Naila pun menyuapi Marfel, walaupun Marfel  masih kenyang, namun ia tak menolak suapan dari Naila.


"Tadi gimana sekolahnya?" tanya Marfel.


"Ada kejadian gak enak tadi," jawab Naila lesu.


"Kenapa?" tanya Marfel penasaran.


"Tadi pagi, Kak Stefan mendatangi aku saat aku baru turun dari taxi dan dia protes karena nomernya di blok, terus cekcoklah di sana. Lalu id kelas aku jadi marah-marah sama semua teman-teman aku, karena aku berfikir di antara mereka ada yang memberitahu nomer aku ke Kak Stefan, namun tak ada yang mengaku, dan ternyata yang ngasih tau nomer aku itu Rifa, yang baru datang. Ingin rasanya kau marah, tapi karena melihat Rifa seperti menyesali perbuatannya aku pun sudah memaafkannya."


"Maafin aku ya, gara-gara aku blok nomer Stefan, malah kamunya yang kena masalah."


"Gak papa, santai aja."


"Terus tadi yang gantiin aku ngajar siapa? Bukannya tadi ada jam pelajaran aku ya di kelas kamu."


"Pak Ganjar."


"Oh, terus masalah resto gimana? Aman?"


"Sejauh ini sih aman, tadi aku juga ketemu Kak Alfa di resto, dia kebetulan lagi makan di sana, awalnya sih aku pura-pura gak lihat, tapi karena Kak Alfa menyindir aku, akhirnya aku pun duduk dan mengobrol sebentar dengannya."


"Hemm kamu tuh terlalu cantik, Nai. Makanya banyak yang suka."


"Sayangnya aku gak suka sama maka mereka, Mas. Bukan gak suka dalam artian, aku gak mau berteman, hanya saja aku merasa risih jika ada yang mempunyai perasaan lebih ke aku. Soalnya aku gak akan bisa balas perasaan mereka."
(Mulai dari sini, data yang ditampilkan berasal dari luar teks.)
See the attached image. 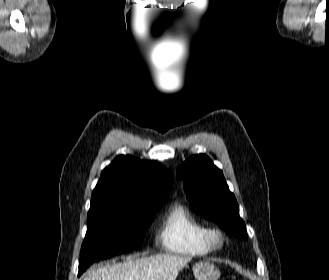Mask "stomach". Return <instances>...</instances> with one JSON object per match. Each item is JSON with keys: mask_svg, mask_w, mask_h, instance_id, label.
Here are the masks:
<instances>
[{"mask_svg": "<svg viewBox=\"0 0 329 280\" xmlns=\"http://www.w3.org/2000/svg\"><path fill=\"white\" fill-rule=\"evenodd\" d=\"M192 270L197 280H218L220 277L219 269L209 261L195 263Z\"/></svg>", "mask_w": 329, "mask_h": 280, "instance_id": "obj_1", "label": "stomach"}]
</instances>
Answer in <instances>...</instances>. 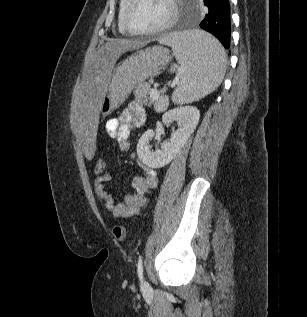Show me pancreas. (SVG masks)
Wrapping results in <instances>:
<instances>
[{"instance_id":"pancreas-1","label":"pancreas","mask_w":307,"mask_h":317,"mask_svg":"<svg viewBox=\"0 0 307 317\" xmlns=\"http://www.w3.org/2000/svg\"><path fill=\"white\" fill-rule=\"evenodd\" d=\"M150 92V86L148 84L143 83L136 87L134 94L136 98L143 99V102L146 105L151 106L154 101L151 98H149Z\"/></svg>"}]
</instances>
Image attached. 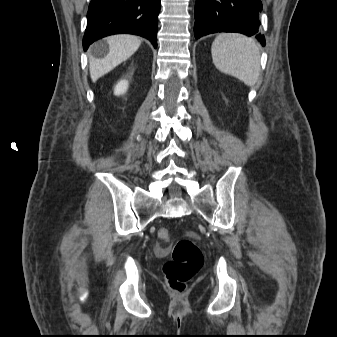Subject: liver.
Wrapping results in <instances>:
<instances>
[{"instance_id": "6515ba94", "label": "liver", "mask_w": 337, "mask_h": 337, "mask_svg": "<svg viewBox=\"0 0 337 337\" xmlns=\"http://www.w3.org/2000/svg\"><path fill=\"white\" fill-rule=\"evenodd\" d=\"M109 51L103 59L90 58V76L93 82L126 61L140 47L141 40L129 34L112 35L106 38Z\"/></svg>"}]
</instances>
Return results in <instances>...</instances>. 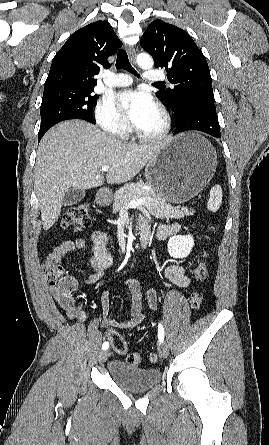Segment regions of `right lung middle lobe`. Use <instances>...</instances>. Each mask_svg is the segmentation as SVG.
Returning <instances> with one entry per match:
<instances>
[{
  "mask_svg": "<svg viewBox=\"0 0 269 445\" xmlns=\"http://www.w3.org/2000/svg\"><path fill=\"white\" fill-rule=\"evenodd\" d=\"M88 88H63L43 92L40 107V140L53 125L68 119H83L95 123L93 107L98 96Z\"/></svg>",
  "mask_w": 269,
  "mask_h": 445,
  "instance_id": "dd1d6c3e",
  "label": "right lung middle lobe"
}]
</instances>
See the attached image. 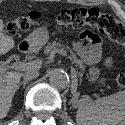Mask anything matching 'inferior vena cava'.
Returning a JSON list of instances; mask_svg holds the SVG:
<instances>
[{
	"label": "inferior vena cava",
	"mask_w": 125,
	"mask_h": 125,
	"mask_svg": "<svg viewBox=\"0 0 125 125\" xmlns=\"http://www.w3.org/2000/svg\"><path fill=\"white\" fill-rule=\"evenodd\" d=\"M39 76V71L38 70H29L26 73L23 74L24 79L26 80H31L34 78H37Z\"/></svg>",
	"instance_id": "602c4592"
}]
</instances>
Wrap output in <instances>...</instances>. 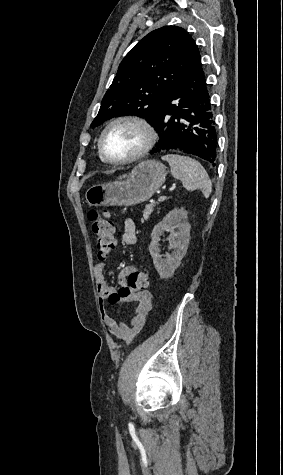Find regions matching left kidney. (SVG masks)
Instances as JSON below:
<instances>
[{
    "label": "left kidney",
    "mask_w": 283,
    "mask_h": 475,
    "mask_svg": "<svg viewBox=\"0 0 283 475\" xmlns=\"http://www.w3.org/2000/svg\"><path fill=\"white\" fill-rule=\"evenodd\" d=\"M178 232H175V230ZM164 230H170L171 234L168 236L170 247L174 249L172 253L166 255L163 259L160 255V247L158 241L160 236H163ZM191 226L188 222V216L184 208H174L171 210L162 222H159L152 230V241L149 245V251L153 257V263L162 279L172 277L175 269L179 267L182 257H184L187 247L189 245Z\"/></svg>",
    "instance_id": "left-kidney-1"
}]
</instances>
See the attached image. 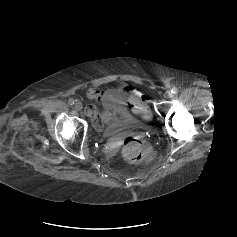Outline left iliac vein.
Masks as SVG:
<instances>
[{"mask_svg": "<svg viewBox=\"0 0 237 237\" xmlns=\"http://www.w3.org/2000/svg\"><path fill=\"white\" fill-rule=\"evenodd\" d=\"M165 96L168 97V98L172 97L171 91H167V92L165 93Z\"/></svg>", "mask_w": 237, "mask_h": 237, "instance_id": "4c4485c4", "label": "left iliac vein"}]
</instances>
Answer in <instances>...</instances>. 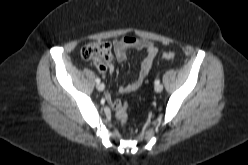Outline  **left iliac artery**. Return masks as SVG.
I'll return each instance as SVG.
<instances>
[{"mask_svg": "<svg viewBox=\"0 0 248 165\" xmlns=\"http://www.w3.org/2000/svg\"><path fill=\"white\" fill-rule=\"evenodd\" d=\"M160 83V80L159 79H156L155 80V84H159Z\"/></svg>", "mask_w": 248, "mask_h": 165, "instance_id": "left-iliac-artery-1", "label": "left iliac artery"}]
</instances>
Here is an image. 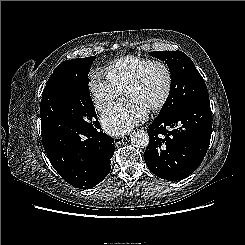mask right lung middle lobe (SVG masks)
<instances>
[{
	"instance_id": "1",
	"label": "right lung middle lobe",
	"mask_w": 245,
	"mask_h": 245,
	"mask_svg": "<svg viewBox=\"0 0 245 245\" xmlns=\"http://www.w3.org/2000/svg\"><path fill=\"white\" fill-rule=\"evenodd\" d=\"M95 56L67 60L51 74L40 104L41 127H90L97 115L89 92L88 74ZM45 99V101H44Z\"/></svg>"
}]
</instances>
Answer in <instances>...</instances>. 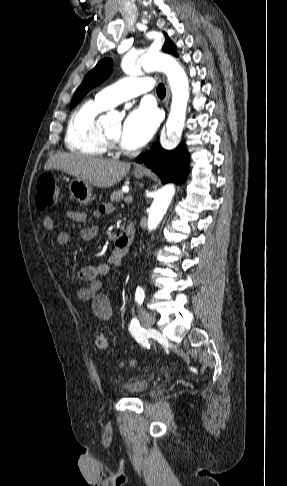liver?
I'll use <instances>...</instances> for the list:
<instances>
[{
	"mask_svg": "<svg viewBox=\"0 0 287 486\" xmlns=\"http://www.w3.org/2000/svg\"><path fill=\"white\" fill-rule=\"evenodd\" d=\"M130 167L128 162L88 157L78 153H58L47 160L44 170H61L76 179L106 188L120 182Z\"/></svg>",
	"mask_w": 287,
	"mask_h": 486,
	"instance_id": "1",
	"label": "liver"
}]
</instances>
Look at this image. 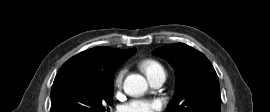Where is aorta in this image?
Masks as SVG:
<instances>
[{"mask_svg": "<svg viewBox=\"0 0 270 112\" xmlns=\"http://www.w3.org/2000/svg\"><path fill=\"white\" fill-rule=\"evenodd\" d=\"M123 88L128 95L139 96L147 91L148 84L143 76L139 74H131L126 77Z\"/></svg>", "mask_w": 270, "mask_h": 112, "instance_id": "obj_1", "label": "aorta"}]
</instances>
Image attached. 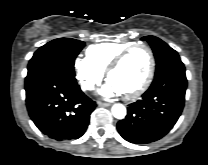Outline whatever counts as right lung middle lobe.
Wrapping results in <instances>:
<instances>
[{"label": "right lung middle lobe", "mask_w": 208, "mask_h": 165, "mask_svg": "<svg viewBox=\"0 0 208 165\" xmlns=\"http://www.w3.org/2000/svg\"><path fill=\"white\" fill-rule=\"evenodd\" d=\"M84 46L83 41L71 38L55 39L41 46L29 61L26 79L46 69H59L75 76L74 61Z\"/></svg>", "instance_id": "1"}]
</instances>
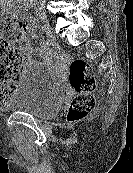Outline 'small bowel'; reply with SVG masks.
<instances>
[{
  "label": "small bowel",
  "instance_id": "c3829d8e",
  "mask_svg": "<svg viewBox=\"0 0 133 173\" xmlns=\"http://www.w3.org/2000/svg\"><path fill=\"white\" fill-rule=\"evenodd\" d=\"M7 3V6H10L8 2ZM29 24H30V30H29V37L28 36H24L21 40H20V50L22 53H29L30 51V43H29V38H33L35 37L36 35V29L38 27V24L37 22L30 18L29 20ZM43 58L44 59H55V60H62L63 57L61 56V54L59 53V51L56 49V50H53V51H49V52H45L43 54Z\"/></svg>",
  "mask_w": 133,
  "mask_h": 173
}]
</instances>
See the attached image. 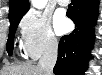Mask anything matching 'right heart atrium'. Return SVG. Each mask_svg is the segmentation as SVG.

"Termasuk aku?" tanya Marfel.


"Selain Mas," jawab Naila yang membuat Marfel senang.


"Iya sudah, mandi dulu gih," ujar Marfel.


"Kenapa? Aku kecut ya?"


"Bukan kecut, emang kamu enak seharian gak mandi dan masih pakai seragam sekolah?" tanyanya.


"Iya juga sih, ya sudah aku mandi dulu ya."


Naila bangkit dari tempat duduknya, lalu ia membuang kardus yang sudah kosong itu ke tempat sampah. Dan setelahnya ia mengambil handuk dan pakaian di dalam lemari untuk ia pasang di kamar mandi nantinya.